Your assignment | Without including any pictures, retype exactly the lines from the top of the records through the line containing "oprawę muzyczną i wybrać utwory, które", that final line included.
# # # #
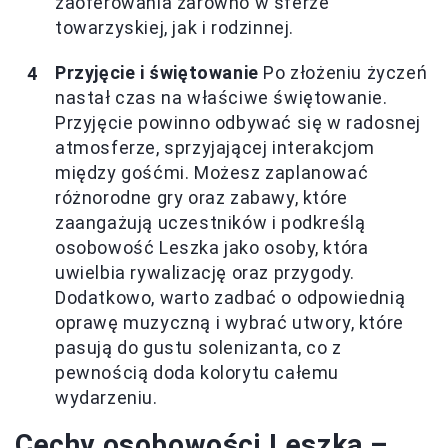
zaoferowania zarówno w sferze
towarzyskiej, jak i rodzinnej.
Przyjęcie i świętowanie
Po złożeniu życzeń
nastał czas na właściwe świętowanie.
Przyjęcie powinno odbywać się w radosnej
atmosferze, sprzyjającej interakcjom
między gośćmi. Możesz zaplanować
różnorodne gry oraz zabawy, które
zaangażują uczestników i podkreślą
osobowość Leszka jako osoby, która
uwielbia rywalizację oraz przygody.
Dodatkowo, warto zadbać o odpowiednią
oprawę muzyczną i wybrać utwory, które
pasują do gustu solenizanta, co z
pewnością doda kolorytu całemu
wydarzeniu.
Cechy osobowości Leszka –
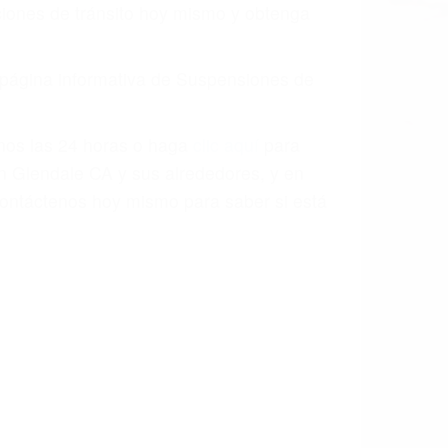
o.
a causa de la negligencia o mala
casos como si fueran a ir a juicio.
sos, haciéndolos más propensos a
spuestos a comparecer ante el tribunal.
esultado de conducir de forma
 mientras conduce). Agregue conductores
idades ¡y podrá darse cuenta de que tan
os podemos ayudar! Cuando una persona
blemente. Si otro conductor causa un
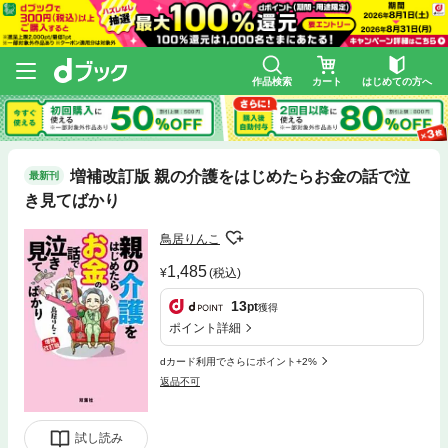
作品検索
カート
はじめての方へ
増補改訂版 親の介護をはじめたらお金の話で泣
最新刊
き見てばかり
鳥居りんこ
1,485
(税込)
13
pt
獲得
ポイント詳細
dカード利用でさらにポイント+2%
返品不可
試し読み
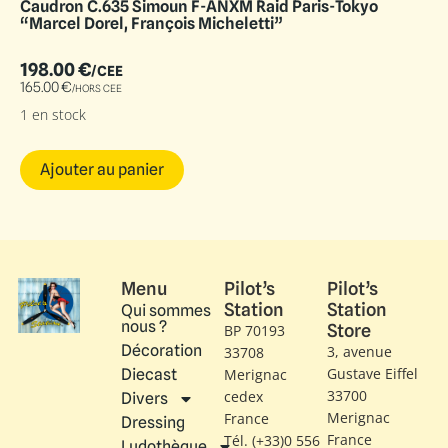
Caudron C.635 Simoun F-ANXM Raid Paris-Tokyo
“Marcel Dorel, François Micheletti”
198.00
€
/CEE
165.00
€
/HORS CEE
1 en stock
Ajouter au panier
Menu
Pilot’s
Pilot’s
Station
Station
Qui sommes
nous ?
Store
BP 70193
Décoration
3, avenue
33708
Gustave Eiffel​
Diecast
Merignac
33700
cedex
Divers
Merignac
France
Dressing
France
Tél. (+33)0 556
Ludothèque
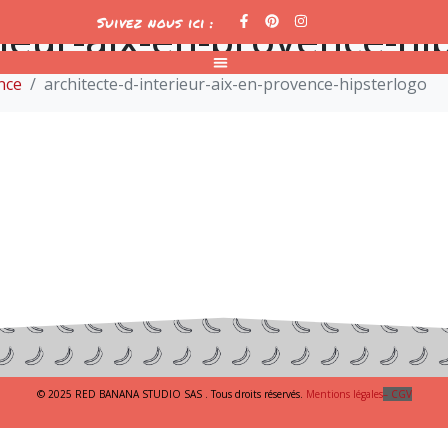
rieur-aix-en-provence-hi
Suivez nous ici :
nce
architecte-d-interieur-aix-en-provence-hipsterlogo
© 2025 RED BANANA STUDIO SAS . Tous droits réservés.
Mentions légales
– CGV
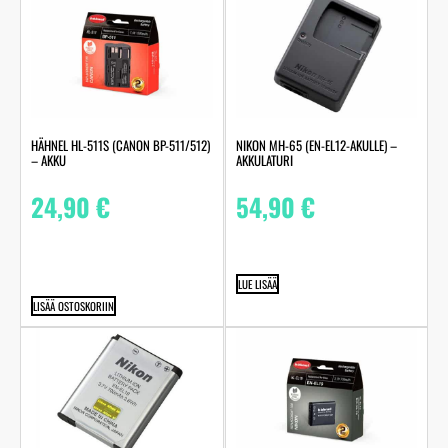
HÄHNEL HL-511S (CANON BP-511/512)
NIKON MH-65 (EN-EL12-AKULLE) –
– AKKU
AKKULATURI
24,90
€
54,90
€
LUE LISÄÄ
LISÄÄ OSTOSKORIIN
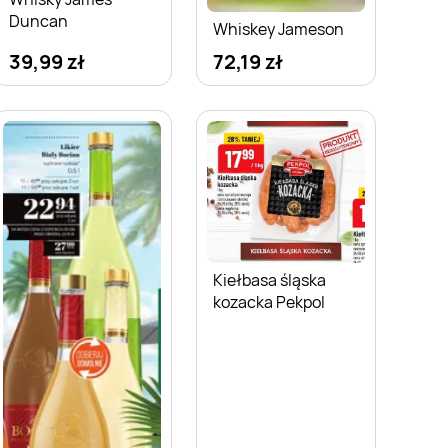
Duncan
Whiskey Jameson
39,99 zł
72,19 zł
Kiełbasa śląska
kozacka Pekpol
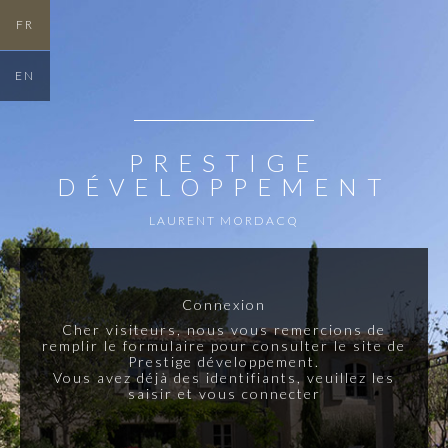
FR
EN
PRESTIGE
DÉVELOPPEMENT
LAURENT MORDACQ
Connexion
Cher visiteurs, nous vous remercions de
remplir le formulaire pour consulter le site de
Prestige développement.
Vous avez déjà des identifiants, veuillez les
saisir et vous connecter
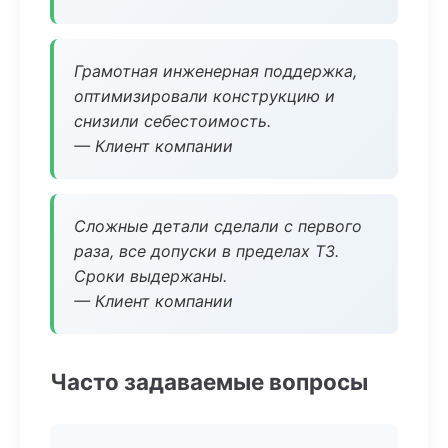
Грамотная инженерная поддержка,
оптимизировали конструкцию и
снизили себестоимость.
— Клиент компании
Сложные детали сделали с первого
раза, все допуски в пределах ТЗ.
Сроки выдержаны.
— Клиент компании
Часто задаваемые вопросы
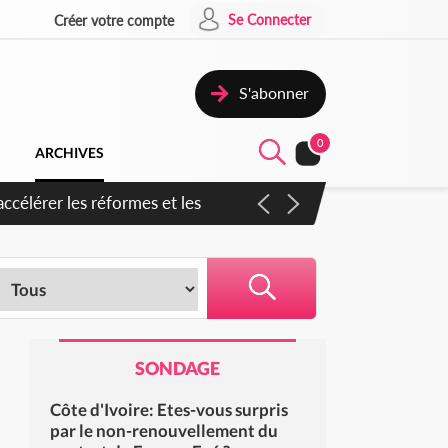
Se Connecter
Créer votre compte
S'abonner
0
ARCHIVES
ccélérer les réformes et les
SONDAGE
Côte d'Ivoire: Etes-vous surpris
par le non-renouvellement du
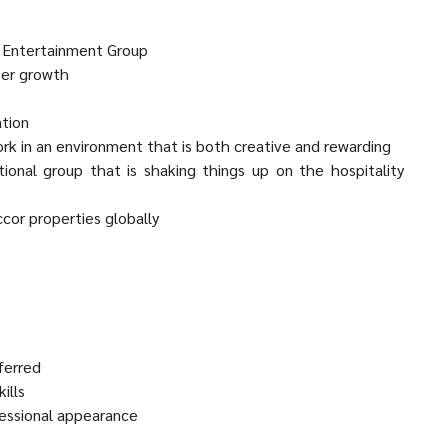
d Entertainment Group
eer growth
ation
k in an environment that is both creative and rewarding
ational group that is shaking things up on the hospitality
cor properties globally
ferred
ills
fessional appearance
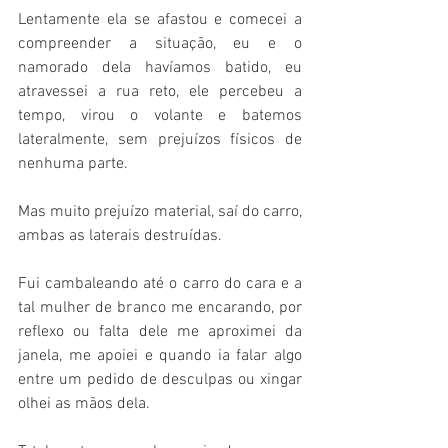
Lentamente ela se afastou e comecei a 
compreender a situação, eu e o 
namorado dela havíamos batido, eu 
atravessei a rua reto, ele percebeu a 
tempo, virou o volante e batemos 
lateralmente, sem prejuízos físicos de 
nenhuma parte.
Mas muito prejuízo material, saí do carro, 
ambas as laterais destruídas.
Fui cambaleando até o carro do cara e a 
tal mulher de branco me encarando, por 
reflexo ou falta dele me aproximei da 
janela, me apoiei e quando ia falar algo 
entre um pedido de desculpas ou xingar 
olhei as mãos dela.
# # # #
Answer to this problem |
zaoferowania zarówno w sferze
towarzyskiej, jak i rodzinnej.
Przyjęcie i świętowanie
Po złożeniu życzeń
nastał czas na właściwe świętowanie.
Przyjęcie powinno odbywać się w radosnej
atmosferze, sprzyjającej interakcjom
między gośćmi. Możesz zaplanować
różnorodne gry oraz zabawy, które
zaangażują uczestników i podkreślą
osobowość Leszka jako osoby, która
uwielbia rywalizację oraz przygody.
Dodatkowo, warto zadbać o odpowiednią
oprawę muzyczną i wybrać utwory, które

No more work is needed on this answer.